SUPPLIED MATERIAL:
════════

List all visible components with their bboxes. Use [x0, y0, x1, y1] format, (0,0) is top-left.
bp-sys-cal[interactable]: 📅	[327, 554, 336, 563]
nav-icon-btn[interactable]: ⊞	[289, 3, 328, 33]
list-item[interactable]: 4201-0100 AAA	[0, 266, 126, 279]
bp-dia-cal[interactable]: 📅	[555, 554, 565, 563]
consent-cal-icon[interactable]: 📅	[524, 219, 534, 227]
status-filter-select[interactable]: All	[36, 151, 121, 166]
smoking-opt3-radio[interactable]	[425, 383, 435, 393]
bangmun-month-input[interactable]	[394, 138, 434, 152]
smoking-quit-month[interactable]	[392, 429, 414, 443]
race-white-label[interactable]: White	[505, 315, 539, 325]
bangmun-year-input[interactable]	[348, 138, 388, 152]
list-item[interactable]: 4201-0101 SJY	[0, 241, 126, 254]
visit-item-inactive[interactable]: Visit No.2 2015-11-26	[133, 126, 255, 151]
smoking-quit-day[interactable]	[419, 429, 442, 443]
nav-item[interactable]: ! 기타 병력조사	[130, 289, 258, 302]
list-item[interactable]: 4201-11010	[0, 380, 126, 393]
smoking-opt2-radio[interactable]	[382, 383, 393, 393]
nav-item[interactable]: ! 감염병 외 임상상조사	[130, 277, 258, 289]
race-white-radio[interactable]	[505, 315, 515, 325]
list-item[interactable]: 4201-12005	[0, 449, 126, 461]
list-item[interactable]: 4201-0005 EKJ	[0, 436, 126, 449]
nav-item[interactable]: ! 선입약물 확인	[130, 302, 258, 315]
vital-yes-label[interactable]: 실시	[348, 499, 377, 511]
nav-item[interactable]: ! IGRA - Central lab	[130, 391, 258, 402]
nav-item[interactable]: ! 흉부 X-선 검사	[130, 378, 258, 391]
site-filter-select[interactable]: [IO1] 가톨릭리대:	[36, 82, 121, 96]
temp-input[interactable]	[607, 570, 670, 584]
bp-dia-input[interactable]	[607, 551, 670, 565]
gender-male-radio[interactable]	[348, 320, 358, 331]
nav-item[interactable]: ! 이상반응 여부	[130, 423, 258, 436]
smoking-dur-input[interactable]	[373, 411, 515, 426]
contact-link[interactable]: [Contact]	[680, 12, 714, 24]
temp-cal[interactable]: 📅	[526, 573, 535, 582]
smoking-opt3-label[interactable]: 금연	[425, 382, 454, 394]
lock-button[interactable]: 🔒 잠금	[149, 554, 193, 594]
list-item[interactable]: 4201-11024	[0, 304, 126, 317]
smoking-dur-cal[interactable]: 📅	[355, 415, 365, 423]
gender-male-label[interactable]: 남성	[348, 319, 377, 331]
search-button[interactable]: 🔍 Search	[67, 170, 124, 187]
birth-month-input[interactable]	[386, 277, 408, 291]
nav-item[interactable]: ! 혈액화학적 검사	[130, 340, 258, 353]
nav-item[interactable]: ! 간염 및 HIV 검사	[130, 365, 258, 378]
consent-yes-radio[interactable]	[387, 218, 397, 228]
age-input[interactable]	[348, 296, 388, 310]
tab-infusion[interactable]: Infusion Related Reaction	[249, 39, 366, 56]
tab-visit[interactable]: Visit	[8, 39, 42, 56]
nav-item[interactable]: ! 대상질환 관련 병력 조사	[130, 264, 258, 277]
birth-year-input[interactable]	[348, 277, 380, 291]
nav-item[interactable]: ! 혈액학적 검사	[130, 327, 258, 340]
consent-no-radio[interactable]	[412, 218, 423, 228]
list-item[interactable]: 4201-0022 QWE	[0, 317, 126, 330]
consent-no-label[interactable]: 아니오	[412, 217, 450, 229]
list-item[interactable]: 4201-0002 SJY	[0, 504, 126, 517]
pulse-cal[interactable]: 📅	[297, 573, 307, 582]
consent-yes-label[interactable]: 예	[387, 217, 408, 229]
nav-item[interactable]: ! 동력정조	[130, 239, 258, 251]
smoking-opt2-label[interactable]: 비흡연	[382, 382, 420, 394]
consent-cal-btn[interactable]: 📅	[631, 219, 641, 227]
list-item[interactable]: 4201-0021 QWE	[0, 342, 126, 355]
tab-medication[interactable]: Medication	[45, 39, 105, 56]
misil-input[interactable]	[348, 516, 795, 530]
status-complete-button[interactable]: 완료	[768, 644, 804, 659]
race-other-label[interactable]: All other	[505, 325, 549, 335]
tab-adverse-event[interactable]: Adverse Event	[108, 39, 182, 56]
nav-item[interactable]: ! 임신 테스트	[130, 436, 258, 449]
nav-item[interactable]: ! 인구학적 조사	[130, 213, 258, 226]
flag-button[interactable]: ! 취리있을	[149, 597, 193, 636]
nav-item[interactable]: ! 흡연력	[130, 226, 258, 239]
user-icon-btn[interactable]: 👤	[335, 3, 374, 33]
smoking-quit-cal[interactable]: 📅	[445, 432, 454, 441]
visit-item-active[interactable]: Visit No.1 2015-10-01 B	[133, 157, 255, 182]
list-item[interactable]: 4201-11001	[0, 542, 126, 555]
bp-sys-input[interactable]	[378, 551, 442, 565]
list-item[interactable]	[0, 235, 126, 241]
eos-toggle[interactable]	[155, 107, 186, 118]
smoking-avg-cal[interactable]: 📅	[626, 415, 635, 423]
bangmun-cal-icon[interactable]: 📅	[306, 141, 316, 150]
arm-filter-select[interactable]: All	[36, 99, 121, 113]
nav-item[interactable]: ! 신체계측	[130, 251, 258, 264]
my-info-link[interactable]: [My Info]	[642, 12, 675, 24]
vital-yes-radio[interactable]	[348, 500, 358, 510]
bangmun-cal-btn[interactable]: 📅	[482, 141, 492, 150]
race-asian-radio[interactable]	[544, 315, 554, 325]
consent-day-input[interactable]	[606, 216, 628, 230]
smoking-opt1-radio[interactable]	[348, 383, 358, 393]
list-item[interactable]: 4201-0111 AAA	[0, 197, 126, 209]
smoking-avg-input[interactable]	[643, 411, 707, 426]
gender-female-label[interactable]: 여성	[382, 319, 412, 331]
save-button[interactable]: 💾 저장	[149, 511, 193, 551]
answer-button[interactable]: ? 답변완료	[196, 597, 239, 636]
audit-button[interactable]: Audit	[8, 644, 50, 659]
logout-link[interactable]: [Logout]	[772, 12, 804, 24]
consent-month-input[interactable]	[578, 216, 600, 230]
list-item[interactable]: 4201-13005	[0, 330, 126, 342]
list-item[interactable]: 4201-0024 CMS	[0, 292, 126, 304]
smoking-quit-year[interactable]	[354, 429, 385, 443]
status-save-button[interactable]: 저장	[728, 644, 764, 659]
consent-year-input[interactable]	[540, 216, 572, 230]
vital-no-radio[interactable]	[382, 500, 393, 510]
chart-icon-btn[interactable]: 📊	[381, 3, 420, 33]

════════

TASK REQUIREMENTS:
Write out the entire listing above once more. Keep it exact.

OUTPUT FOR THIS EXERCISE:
List all visible components with their bboxes. Use [x0, y0, x1, y1] format, (0,0) is top-left.
bp-sys-cal[interactable]: 📅	[327, 554, 336, 563]
nav-icon-btn[interactable]: ⊞	[289, 3, 328, 33]
list-item[interactable]: 4201-0100 AAA	[0, 266, 126, 279]
bp-dia-cal[interactable]: 📅	[555, 554, 565, 563]
consent-cal-icon[interactable]: 📅	[524, 219, 534, 227]
status-filter-select[interactable]: All	[36, 151, 121, 166]
smoking-opt3-radio[interactable]	[425, 383, 435, 393]
bangmun-month-input[interactable]	[394, 138, 434, 152]
smoking-quit-month[interactable]	[392, 429, 414, 443]
race-white-label[interactable]: White	[505, 315, 539, 325]
bangmun-year-input[interactable]	[348, 138, 388, 152]
list-item[interactable]: 4201-0101 SJY	[0, 241, 126, 254]
visit-item-inactive[interactable]: Visit No.2 2015-11-26	[133, 126, 255, 151]
smoking-quit-day[interactable]	[419, 429, 442, 443]
nav-item[interactable]: ! 기타 병력조사	[130, 289, 258, 302]
list-item[interactable]: 4201-11010	[0, 380, 126, 393]
smoking-opt2-radio[interactable]	[382, 383, 393, 393]
nav-item[interactable]: ! 감염병 외 임상상조사	[130, 277, 258, 289]
race-white-radio[interactable]	[505, 315, 515, 325]
list-item[interactable]: 4201-12005	[0, 449, 126, 461]
list-item[interactable]: 4201-0005 EKJ	[0, 436, 126, 449]
nav-item[interactable]: ! 선입약물 확인	[130, 302, 258, 315]
vital-yes-label[interactable]: 실시	[348, 499, 377, 511]
nav-item[interactable]: ! IGRA - Central lab	[130, 391, 258, 402]
nav-item[interactable]: ! 흉부 X-선 검사	[130, 378, 258, 391]
site-filter-select[interactable]: [IO1] 가톨릭리대:	[36, 82, 121, 96]
temp-input[interactable]	[607, 570, 670, 584]
bp-dia-input[interactable]	[607, 551, 670, 565]
gender-male-radio[interactable]	[348, 320, 358, 331]
nav-item[interactable]: ! 이상반응 여부	[130, 423, 258, 436]
smoking-dur-input[interactable]	[373, 411, 515, 426]
contact-link[interactable]: [Contact]	[680, 12, 714, 24]
temp-cal[interactable]: 📅	[526, 573, 535, 582]
smoking-opt3-label[interactable]: 금연	[425, 382, 454, 394]
lock-button[interactable]: 🔒 잠금	[149, 554, 193, 594]
list-item[interactable]: 4201-11024	[0, 304, 126, 317]
smoking-dur-cal[interactable]: 📅	[355, 415, 365, 423]
gender-male-label[interactable]: 남성	[348, 319, 377, 331]
search-button[interactable]: 🔍 Search	[67, 170, 124, 187]
birth-month-input[interactable]	[386, 277, 408, 291]
nav-item[interactable]: ! 혈액화학적 검사	[130, 340, 258, 353]
nav-item[interactable]: ! 간염 및 HIV 검사	[130, 365, 258, 378]
consent-yes-radio[interactable]	[387, 218, 397, 228]
age-input[interactable]	[348, 296, 388, 310]
tab-infusion[interactable]: Infusion Related Reaction	[249, 39, 366, 56]
tab-visit[interactable]: Visit	[8, 39, 42, 56]
nav-item[interactable]: ! 대상질환 관련 병력 조사	[130, 264, 258, 277]
birth-year-input[interactable]	[348, 277, 380, 291]
nav-item[interactable]: ! 혈액학적 검사	[130, 327, 258, 340]
consent-no-radio[interactable]	[412, 218, 423, 228]
list-item[interactable]: 4201-0022 QWE	[0, 317, 126, 330]
consent-no-label[interactable]: 아니오	[412, 217, 450, 229]
list-item[interactable]: 4201-0002 SJY	[0, 504, 126, 517]
pulse-cal[interactable]: 📅	[297, 573, 307, 582]
consent-yes-label[interactable]: 예	[387, 217, 408, 229]
nav-item[interactable]: ! 동력정조	[130, 239, 258, 251]
smoking-opt2-label[interactable]: 비흡연	[382, 382, 420, 394]
consent-cal-btn[interactable]: 📅	[631, 219, 641, 227]
list-item[interactable]: 4201-0021 QWE	[0, 342, 126, 355]
tab-medication[interactable]: Medication	[45, 39, 105, 56]
misil-input[interactable]	[348, 516, 795, 530]
status-complete-button[interactable]: 완료	[768, 644, 804, 659]
race-other-label[interactable]: All other	[505, 325, 549, 335]
tab-adverse-event[interactable]: Adverse Event	[108, 39, 182, 56]
nav-item[interactable]: ! 임신 테스트	[130, 436, 258, 449]
nav-item[interactable]: ! 인구학적 조사	[130, 213, 258, 226]
flag-button[interactable]: ! 취리있을	[149, 597, 193, 636]
nav-item[interactable]: ! 흡연력	[130, 226, 258, 239]
user-icon-btn[interactable]: 👤	[335, 3, 374, 33]
smoking-quit-cal[interactable]: 📅	[445, 432, 454, 441]
visit-item-active[interactable]: Visit No.1 2015-10-01 B	[133, 157, 255, 182]
list-item[interactable]: 4201-11001	[0, 542, 126, 555]
bp-sys-input[interactable]	[378, 551, 442, 565]
list-item[interactable]	[0, 235, 126, 241]
eos-toggle[interactable]	[155, 107, 186, 118]
smoking-avg-cal[interactable]: 📅	[626, 415, 635, 423]
bangmun-cal-icon[interactable]: 📅	[306, 141, 316, 150]
arm-filter-select[interactable]: All	[36, 99, 121, 113]
nav-item[interactable]: ! 신체계측	[130, 251, 258, 264]
my-info-link[interactable]: [My Info]	[642, 12, 675, 24]
vital-yes-radio[interactable]	[348, 500, 358, 510]
bangmun-cal-btn[interactable]: 📅	[482, 141, 492, 150]
race-asian-radio[interactable]	[544, 315, 554, 325]
consent-day-input[interactable]	[606, 216, 628, 230]
smoking-opt1-radio[interactable]	[348, 383, 358, 393]
list-item[interactable]: 4201-0111 AAA	[0, 197, 126, 209]
smoking-avg-input[interactable]	[643, 411, 707, 426]
gender-female-label[interactable]: 여성	[382, 319, 412, 331]
save-button[interactable]: 💾 저장	[149, 511, 193, 551]
answer-button[interactable]: ? 답변완료	[196, 597, 239, 636]
audit-button[interactable]: Audit	[8, 644, 50, 659]
logout-link[interactable]: [Logout]	[772, 12, 804, 24]
consent-month-input[interactable]	[578, 216, 600, 230]
list-item[interactable]: 4201-13005	[0, 330, 126, 342]
list-item[interactable]: 4201-0024 CMS	[0, 292, 126, 304]
smoking-quit-year[interactable]	[354, 429, 385, 443]
status-save-button[interactable]: 저장	[728, 644, 764, 659]
consent-year-input[interactable]	[540, 216, 572, 230]
vital-no-radio[interactable]	[382, 500, 393, 510]
chart-icon-btn[interactable]: 📊	[381, 3, 420, 33]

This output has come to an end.